Yes, he thought, she would make a wonderful ally.
His heart had slowed down to its proper rate. These were moves in a game that he had been playing a long time; the game of mind against mind. And now he was interested in her reaction to his moves. She had withstood undermining. How would she stand up to direct attack?
He came away from the bookshelves and said: 'You were very devoted to your cousin, Miss Searle.
'Leslie? But I have already —
'No. Marguerite Merriam.
'Mar — . I don't know what you are talking about.
That was a mistake. If she had stopped to think for a moment, she would have realised that there was no reason at all to deny the connection with Marguerite. But the unexpectedness of that name on his lips had startled her, and she had fallen headlong.
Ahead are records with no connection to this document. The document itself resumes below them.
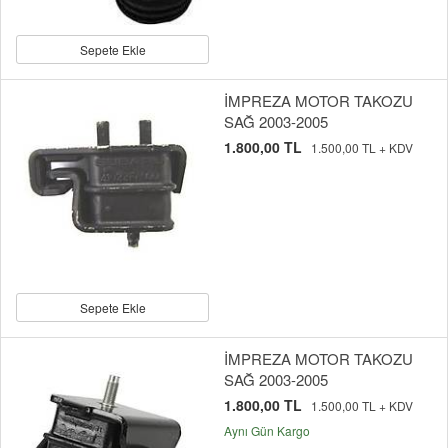
Sepete Ekle
İMPREZA MOTOR TAKOZU
SAĞ 2003-2005
1.800,00 TL
1.500,00 TL + KDV
Sepete Ekle
İMPREZA MOTOR TAKOZU
SAĞ 2003-2005
1.800,00 TL
1.500,00 TL + KDV
Aynı Gün Kargo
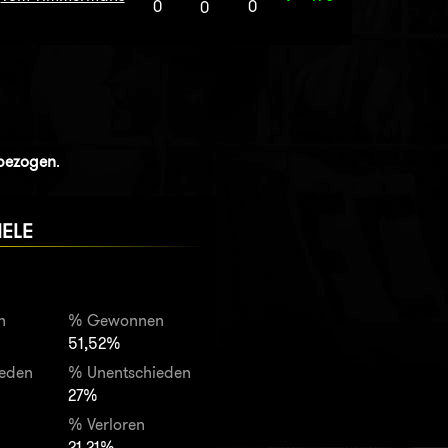
0
0
0
nbezogen
.
IELE
n
% Gewonnen
51,52%
ieden
% Unentschieden
27%
% Verloren
21,21%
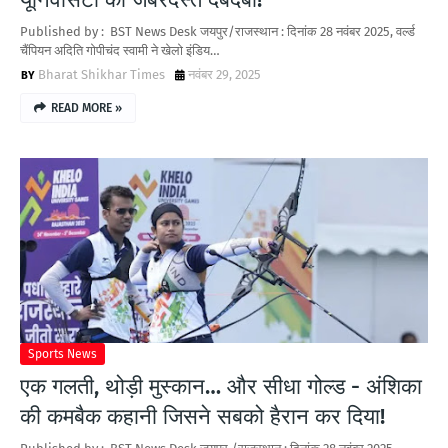
Published by : BST News Desk जयपुर/राजस्थान : दिनांक 28 नवंबर 2025, वर्ल्ड
चैंपियन अदिति गोपीचंद स्वामी ने खेलो इंडिय…
Bharat Shikhar Times
नवंबर 29, 2025
READ MORE »
Sports News
एक गलती, थोड़ी मुस्कान… और सीधा गोल्ड - अंशिका
की कमबैक कहानी जिसने सबको हैरान कर दिया!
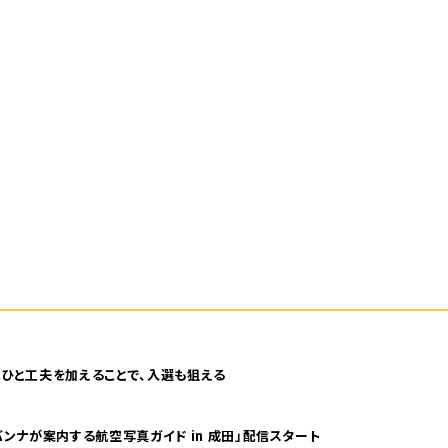
ひと工夫を加えることで、入選も狙える
ンナが案内する航空写真ガイド in 成田」配信スタート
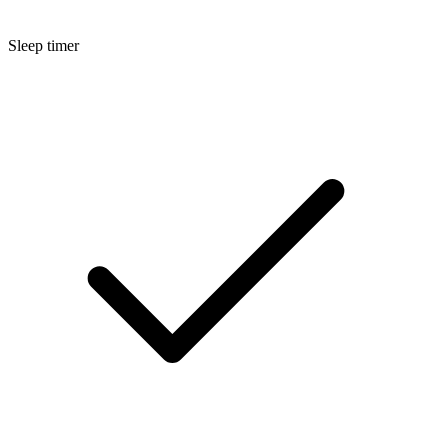
Sleep timer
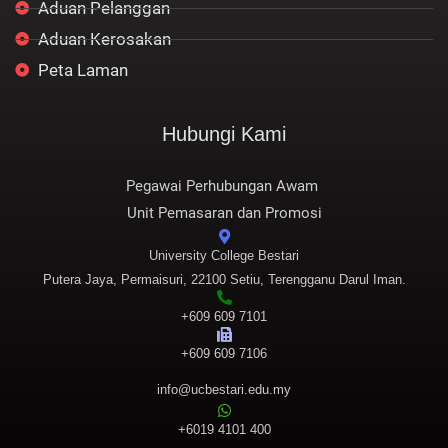
Aduan Pelanggan
Aduan Kerosakan
Peta Laman
Hubungi Kami
Pegawai Perhubungan Awam
Unit Pemasaran dan Promosi
University College Bestari
Putera Jaya, Permaisuri, 22100 Setiu, Terengganu Darul Iman.
+609 609 7101
+609 609 7106
info@ucbestari.edu.my
+6019 4101 400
'So devoted that you couldn't think quite straight about her.
'I tell you —
'No, don't tell me anything. I'll tell you something. Something that ought to make confidences between us quite easy, Miss Searle. I encountered Leslie Searle at a party in Bloomsbury. One of those literary gatherings. He wanted to be introduced to Lavinia Fitch and I agreed to present him. As we pushed through the crowd we were flung together at very close quarters; in fact it was breathing-room only. A policeman is trained to observe, but I think even without that I would have noticed any variation in detail that was presented to me at that range. He had very fine grey eyes, Leslie Searle, and there was a small brown fleck in the iris of the left one. I have lately spent a good deal of time, and a great deal of labour and thought, trying to account for Leslie Searle's disappearance, and with native wit and considerable luck I got to the stage where I needed only one small thing to make my case complete. A small brown fleck. I found it on the doorstep down there.